THE PROBLEM:
Please return every line of the records that contains the word "Animals".

=== Begin Enclosure ===

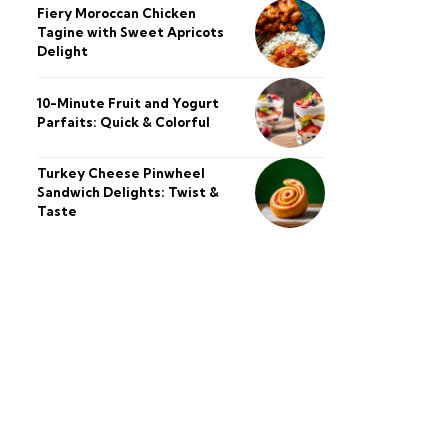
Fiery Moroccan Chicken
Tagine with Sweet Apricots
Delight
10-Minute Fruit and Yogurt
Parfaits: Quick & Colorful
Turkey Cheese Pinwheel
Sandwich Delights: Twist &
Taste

=== End Enclosure ===
=== Begin Enclosure ===

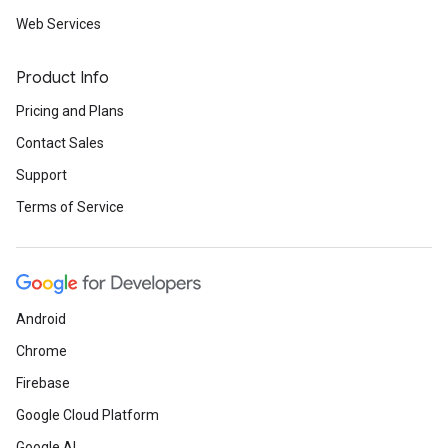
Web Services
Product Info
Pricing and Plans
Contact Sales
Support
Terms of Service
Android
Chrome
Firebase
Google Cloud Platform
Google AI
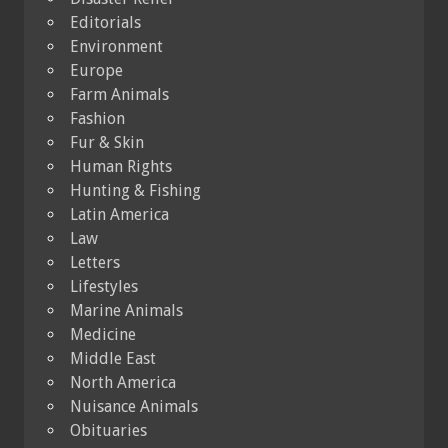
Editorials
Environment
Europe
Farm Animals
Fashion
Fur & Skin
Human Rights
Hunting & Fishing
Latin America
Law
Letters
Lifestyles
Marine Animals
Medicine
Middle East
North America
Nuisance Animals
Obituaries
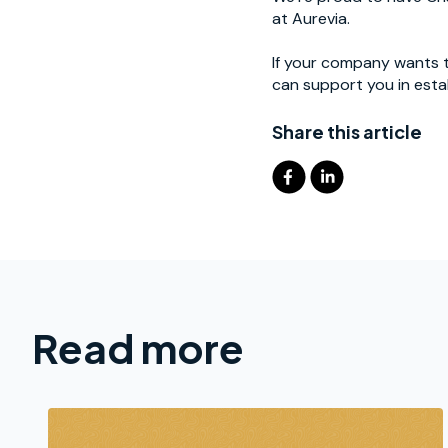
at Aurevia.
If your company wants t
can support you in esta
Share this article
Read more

=== End Enclosure ===

THE ANSWER:
Farm Animals
Marine Animals
Nuisance Animals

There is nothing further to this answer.